▶ **What to produce**
Make a tally of the lines in the records that include the string "della", and give only that number.

Segment Start: Material provided

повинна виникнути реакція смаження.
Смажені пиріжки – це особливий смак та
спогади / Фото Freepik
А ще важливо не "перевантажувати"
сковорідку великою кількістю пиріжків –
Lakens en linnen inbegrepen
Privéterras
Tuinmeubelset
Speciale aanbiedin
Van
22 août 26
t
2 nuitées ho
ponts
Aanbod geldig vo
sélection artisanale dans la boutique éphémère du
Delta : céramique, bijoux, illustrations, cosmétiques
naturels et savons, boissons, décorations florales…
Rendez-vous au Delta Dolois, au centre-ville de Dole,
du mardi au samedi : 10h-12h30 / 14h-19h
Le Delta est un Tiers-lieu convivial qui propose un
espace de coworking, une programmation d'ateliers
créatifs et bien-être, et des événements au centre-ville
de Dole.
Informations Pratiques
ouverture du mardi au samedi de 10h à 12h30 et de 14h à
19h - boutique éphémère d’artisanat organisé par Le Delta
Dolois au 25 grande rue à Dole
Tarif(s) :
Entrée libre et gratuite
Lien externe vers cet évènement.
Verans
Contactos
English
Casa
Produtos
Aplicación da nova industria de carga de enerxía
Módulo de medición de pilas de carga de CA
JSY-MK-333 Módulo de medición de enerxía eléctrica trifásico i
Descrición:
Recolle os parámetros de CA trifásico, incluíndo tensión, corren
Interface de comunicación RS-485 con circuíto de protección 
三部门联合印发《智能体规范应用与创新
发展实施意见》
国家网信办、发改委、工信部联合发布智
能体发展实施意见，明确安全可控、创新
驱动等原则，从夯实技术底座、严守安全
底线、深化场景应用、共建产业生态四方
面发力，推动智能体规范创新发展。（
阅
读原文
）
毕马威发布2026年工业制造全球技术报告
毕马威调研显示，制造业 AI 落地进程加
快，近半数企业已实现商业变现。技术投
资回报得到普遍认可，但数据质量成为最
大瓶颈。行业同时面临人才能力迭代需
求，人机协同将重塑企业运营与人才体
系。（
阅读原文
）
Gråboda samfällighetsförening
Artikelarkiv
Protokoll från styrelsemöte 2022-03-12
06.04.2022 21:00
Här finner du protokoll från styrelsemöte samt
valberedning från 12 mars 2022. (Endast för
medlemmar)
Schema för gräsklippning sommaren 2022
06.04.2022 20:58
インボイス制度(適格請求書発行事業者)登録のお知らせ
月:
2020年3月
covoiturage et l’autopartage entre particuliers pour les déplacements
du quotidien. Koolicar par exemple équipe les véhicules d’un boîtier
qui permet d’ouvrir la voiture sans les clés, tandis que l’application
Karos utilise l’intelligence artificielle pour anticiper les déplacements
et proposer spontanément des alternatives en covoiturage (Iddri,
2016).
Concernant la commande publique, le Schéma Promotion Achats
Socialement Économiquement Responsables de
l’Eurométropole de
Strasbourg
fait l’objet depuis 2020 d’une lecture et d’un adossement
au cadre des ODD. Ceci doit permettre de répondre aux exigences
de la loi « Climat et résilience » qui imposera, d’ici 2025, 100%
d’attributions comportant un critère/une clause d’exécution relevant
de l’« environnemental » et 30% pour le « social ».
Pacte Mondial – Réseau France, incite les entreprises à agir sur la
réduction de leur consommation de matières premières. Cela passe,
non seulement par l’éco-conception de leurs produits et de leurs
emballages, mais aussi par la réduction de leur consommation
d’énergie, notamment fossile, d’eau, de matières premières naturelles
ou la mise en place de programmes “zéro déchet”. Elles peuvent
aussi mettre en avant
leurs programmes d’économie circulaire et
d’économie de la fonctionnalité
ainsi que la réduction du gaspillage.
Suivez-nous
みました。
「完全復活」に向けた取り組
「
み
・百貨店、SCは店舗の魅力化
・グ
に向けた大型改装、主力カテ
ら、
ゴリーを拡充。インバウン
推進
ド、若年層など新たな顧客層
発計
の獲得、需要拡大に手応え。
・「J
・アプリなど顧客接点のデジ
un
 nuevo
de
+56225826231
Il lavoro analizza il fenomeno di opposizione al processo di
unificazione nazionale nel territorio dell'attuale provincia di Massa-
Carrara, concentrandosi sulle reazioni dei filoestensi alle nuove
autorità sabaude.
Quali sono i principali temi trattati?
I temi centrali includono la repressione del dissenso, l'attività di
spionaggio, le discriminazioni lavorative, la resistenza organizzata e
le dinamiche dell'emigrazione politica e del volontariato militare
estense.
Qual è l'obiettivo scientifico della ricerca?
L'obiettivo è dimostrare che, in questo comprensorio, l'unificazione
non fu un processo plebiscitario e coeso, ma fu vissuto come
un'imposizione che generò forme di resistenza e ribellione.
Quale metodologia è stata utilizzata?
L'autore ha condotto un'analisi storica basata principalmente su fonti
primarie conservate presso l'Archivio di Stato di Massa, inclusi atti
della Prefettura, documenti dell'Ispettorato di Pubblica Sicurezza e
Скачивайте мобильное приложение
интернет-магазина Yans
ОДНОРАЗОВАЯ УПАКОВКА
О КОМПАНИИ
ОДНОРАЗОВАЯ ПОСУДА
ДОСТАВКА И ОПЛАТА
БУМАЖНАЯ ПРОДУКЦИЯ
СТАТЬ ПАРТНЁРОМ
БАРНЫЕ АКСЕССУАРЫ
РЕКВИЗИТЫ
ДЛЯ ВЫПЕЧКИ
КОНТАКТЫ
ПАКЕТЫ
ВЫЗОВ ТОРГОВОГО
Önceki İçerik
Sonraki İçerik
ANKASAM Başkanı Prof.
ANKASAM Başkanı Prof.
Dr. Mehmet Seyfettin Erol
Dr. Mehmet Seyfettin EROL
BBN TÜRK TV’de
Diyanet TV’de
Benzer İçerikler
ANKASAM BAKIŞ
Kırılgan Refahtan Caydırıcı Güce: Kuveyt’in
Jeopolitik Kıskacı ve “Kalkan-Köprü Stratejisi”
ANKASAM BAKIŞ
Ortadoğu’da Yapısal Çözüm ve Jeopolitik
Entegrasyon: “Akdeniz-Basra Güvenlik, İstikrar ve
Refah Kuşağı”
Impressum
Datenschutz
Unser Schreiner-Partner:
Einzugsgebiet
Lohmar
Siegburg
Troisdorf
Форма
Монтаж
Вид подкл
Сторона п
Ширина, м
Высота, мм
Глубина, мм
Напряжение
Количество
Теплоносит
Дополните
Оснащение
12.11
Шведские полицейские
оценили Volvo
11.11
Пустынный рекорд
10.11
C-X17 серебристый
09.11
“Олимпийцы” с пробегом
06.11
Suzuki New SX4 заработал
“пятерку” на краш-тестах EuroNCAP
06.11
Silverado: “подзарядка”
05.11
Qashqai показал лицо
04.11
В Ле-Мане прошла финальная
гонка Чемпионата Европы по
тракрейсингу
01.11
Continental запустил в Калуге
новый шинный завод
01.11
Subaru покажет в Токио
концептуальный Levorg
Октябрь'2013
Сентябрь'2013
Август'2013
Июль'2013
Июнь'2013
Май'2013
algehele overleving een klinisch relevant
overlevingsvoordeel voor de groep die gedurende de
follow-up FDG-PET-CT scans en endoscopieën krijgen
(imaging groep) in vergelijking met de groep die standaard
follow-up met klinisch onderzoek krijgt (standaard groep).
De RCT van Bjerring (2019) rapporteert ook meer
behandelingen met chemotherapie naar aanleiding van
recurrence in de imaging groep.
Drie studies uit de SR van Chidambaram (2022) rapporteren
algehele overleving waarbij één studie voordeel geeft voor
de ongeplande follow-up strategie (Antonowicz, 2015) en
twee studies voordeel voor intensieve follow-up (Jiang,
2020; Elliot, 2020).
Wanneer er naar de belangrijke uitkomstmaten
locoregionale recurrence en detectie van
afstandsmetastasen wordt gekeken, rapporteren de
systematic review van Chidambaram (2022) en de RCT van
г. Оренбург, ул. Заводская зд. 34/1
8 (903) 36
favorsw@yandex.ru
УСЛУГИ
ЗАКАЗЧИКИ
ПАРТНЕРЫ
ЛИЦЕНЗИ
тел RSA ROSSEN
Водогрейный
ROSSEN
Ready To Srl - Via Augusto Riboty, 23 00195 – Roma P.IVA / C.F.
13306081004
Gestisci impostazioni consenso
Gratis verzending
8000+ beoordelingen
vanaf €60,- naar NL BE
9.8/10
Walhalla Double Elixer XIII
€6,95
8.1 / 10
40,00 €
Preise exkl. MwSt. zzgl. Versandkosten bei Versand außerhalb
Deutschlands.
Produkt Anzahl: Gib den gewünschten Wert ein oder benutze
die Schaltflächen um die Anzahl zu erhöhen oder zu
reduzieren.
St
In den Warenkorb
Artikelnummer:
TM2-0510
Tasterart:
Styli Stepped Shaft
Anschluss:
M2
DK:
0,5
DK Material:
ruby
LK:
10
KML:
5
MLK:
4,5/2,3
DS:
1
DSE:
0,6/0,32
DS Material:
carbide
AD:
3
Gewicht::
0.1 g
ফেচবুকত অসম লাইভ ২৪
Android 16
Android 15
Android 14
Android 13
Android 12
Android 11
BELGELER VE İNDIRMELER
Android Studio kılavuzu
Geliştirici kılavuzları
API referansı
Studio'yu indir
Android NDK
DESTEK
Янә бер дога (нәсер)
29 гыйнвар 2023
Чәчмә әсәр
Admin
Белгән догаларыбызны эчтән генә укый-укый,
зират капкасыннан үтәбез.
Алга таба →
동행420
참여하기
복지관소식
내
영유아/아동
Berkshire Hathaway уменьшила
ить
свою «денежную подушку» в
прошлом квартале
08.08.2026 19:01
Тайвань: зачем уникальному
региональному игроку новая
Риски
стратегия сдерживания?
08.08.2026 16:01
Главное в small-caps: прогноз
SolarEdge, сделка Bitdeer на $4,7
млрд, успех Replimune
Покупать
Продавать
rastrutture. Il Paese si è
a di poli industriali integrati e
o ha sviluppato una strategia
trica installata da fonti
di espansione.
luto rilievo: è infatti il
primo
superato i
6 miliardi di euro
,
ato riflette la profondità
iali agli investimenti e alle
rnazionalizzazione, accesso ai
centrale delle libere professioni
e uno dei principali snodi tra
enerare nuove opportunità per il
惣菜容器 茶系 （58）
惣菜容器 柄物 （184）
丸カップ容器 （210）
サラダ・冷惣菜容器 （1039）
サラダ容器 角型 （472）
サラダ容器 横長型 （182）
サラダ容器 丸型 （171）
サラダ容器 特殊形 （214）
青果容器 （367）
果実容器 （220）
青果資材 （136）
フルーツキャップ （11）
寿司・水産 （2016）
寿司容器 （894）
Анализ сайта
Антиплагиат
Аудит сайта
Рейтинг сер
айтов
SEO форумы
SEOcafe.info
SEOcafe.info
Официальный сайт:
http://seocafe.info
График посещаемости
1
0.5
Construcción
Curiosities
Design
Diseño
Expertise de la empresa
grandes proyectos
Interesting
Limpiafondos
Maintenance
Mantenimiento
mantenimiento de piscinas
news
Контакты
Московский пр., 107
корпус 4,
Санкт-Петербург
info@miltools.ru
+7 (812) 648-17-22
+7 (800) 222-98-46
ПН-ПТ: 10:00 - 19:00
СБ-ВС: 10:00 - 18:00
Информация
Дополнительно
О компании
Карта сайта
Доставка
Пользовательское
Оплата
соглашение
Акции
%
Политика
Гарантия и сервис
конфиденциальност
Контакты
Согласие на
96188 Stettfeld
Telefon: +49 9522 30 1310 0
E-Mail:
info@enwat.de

Segment End: Material provided

▶ **Exercise solution**
2